But that was her nervous breakdown.
This was mine.
The man never called again and there was nothing to suggest that catalyst for my distress was anything more than a random crank call. It didn’t matter. The four horsemen of my personal Apocalypse had left the barn and were busy laying waste to my inner landscape. I sprung to action, planting giant trash bags stuffed with crumpled up newspaper in the hall between the living room and our bedroom – so that I could hear the man who was watching, waiting as he came -- and littering the window sill of the bathroom with shards of broken glass -- so that he would cut himself as he struggled to crawl through the narrow space.

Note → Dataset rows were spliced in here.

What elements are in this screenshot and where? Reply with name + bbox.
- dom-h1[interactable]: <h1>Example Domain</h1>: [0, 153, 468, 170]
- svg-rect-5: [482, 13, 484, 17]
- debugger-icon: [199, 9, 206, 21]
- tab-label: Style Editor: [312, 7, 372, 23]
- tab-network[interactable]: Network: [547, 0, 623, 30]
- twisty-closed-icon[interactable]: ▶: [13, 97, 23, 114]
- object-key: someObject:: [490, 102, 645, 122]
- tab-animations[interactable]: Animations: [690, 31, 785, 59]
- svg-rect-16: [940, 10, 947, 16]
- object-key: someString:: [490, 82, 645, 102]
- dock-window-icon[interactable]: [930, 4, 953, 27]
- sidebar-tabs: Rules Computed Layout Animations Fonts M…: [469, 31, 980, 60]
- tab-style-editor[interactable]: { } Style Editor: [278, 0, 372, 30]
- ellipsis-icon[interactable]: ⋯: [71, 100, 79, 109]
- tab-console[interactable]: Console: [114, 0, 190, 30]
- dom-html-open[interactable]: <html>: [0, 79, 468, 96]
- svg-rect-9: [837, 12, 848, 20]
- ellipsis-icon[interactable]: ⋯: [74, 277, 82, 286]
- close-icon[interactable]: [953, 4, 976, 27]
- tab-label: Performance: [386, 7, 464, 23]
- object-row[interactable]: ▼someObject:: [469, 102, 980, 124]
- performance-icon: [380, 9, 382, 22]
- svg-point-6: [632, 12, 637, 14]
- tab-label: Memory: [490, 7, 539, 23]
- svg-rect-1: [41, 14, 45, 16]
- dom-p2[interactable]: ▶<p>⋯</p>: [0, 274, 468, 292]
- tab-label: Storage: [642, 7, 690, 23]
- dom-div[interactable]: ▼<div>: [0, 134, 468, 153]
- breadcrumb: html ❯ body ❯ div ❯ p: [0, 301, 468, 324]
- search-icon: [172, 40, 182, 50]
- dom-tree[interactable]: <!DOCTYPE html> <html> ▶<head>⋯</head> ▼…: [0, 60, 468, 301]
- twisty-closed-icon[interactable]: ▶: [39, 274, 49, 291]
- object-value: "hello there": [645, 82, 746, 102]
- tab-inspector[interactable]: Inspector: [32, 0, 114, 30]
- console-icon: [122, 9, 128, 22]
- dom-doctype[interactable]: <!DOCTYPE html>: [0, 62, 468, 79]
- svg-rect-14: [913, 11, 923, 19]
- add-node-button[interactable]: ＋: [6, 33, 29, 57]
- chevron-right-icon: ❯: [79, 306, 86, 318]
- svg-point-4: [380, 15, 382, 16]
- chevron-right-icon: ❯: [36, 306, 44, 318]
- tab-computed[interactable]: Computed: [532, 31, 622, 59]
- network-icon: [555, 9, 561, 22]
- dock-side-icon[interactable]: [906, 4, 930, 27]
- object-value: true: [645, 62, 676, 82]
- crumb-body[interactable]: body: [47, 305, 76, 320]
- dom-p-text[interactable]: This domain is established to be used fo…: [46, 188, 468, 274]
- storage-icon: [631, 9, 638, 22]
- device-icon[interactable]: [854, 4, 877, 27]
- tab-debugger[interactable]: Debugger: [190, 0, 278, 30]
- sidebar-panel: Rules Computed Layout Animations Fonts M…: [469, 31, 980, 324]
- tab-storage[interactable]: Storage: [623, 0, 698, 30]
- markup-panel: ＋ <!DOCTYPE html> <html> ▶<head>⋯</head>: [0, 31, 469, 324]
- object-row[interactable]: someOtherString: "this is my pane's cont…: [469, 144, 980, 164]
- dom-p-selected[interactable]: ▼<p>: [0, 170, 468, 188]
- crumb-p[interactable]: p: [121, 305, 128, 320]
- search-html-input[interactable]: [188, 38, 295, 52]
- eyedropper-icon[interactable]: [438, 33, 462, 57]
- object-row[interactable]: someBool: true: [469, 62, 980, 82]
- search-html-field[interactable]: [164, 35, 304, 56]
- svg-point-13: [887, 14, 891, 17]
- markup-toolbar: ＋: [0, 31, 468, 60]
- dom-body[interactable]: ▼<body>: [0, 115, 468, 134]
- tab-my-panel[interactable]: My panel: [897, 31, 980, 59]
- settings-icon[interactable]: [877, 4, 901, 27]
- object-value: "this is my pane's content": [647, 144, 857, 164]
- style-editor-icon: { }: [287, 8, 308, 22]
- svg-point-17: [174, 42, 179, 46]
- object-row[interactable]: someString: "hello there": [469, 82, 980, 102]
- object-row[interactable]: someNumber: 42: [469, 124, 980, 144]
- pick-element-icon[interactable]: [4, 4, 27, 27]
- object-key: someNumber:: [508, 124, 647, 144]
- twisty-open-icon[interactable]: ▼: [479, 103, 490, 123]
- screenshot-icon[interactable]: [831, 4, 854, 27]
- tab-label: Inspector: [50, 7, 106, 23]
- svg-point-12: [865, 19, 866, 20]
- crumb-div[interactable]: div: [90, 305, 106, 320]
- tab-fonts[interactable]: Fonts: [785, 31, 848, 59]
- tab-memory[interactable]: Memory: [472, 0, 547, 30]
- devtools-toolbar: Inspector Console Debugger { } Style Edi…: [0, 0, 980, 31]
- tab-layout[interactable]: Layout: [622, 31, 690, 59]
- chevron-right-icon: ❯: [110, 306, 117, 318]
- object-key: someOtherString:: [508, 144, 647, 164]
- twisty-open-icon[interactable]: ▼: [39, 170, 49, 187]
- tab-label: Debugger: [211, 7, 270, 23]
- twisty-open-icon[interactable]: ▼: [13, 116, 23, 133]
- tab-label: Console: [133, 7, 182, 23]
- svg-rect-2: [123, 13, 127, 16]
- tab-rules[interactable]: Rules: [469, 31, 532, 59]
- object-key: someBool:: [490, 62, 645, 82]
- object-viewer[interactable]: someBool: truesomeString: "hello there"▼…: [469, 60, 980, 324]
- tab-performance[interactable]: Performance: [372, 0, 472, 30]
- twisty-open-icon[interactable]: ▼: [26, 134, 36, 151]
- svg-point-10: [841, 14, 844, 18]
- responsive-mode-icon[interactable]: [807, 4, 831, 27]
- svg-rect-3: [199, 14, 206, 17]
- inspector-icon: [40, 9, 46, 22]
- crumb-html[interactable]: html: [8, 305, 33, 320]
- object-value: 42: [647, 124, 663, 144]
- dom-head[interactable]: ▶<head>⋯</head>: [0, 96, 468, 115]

What about my then partner, the guy in the bed beside me? The trouble was, I had his number. The previous summer, while we were out for stroll in Rome, he decided to stare down a large and menacing dog lying in the middle of an alley. When the dog, ocularly provoked, lumbered to its feet -- hackles high, tail held stiff and still -- and advanced towards us with a low growl, my partner gasped and, seizing me by my waist, interposed me between him and the dog. I had little doubt that, were some threatening stranger to arrive unannounced in our bedroom, his response would be to pull the bedclothes up to his chin and launch into a WASP rendition of “Take my wife! No, really, take my wife!”
I became a chronic insomniac, falling asleep without much difficulty only to wake like clockwork at two a.m. when I would listen for the man who had called me to arrive. Listen and listen until I had worked myself into enough of lather that my only recourse was to troop off to the kitchen to sit, slumped and despondent, before a bottle of brandy.
This went on for months.
It didn’t help that I had the most boring job in the world and one which combined extreme tedium with a need for great precision – editing scholarly articles for an academic journal in an office shared with a chain-smoking Mennonite. Imagine trying to focus your attention on an article about commerce between Luca and Pisa in the fourteenth century on three hours sleep. Now add a perpetual haze of second-hand smoke. Think Peking.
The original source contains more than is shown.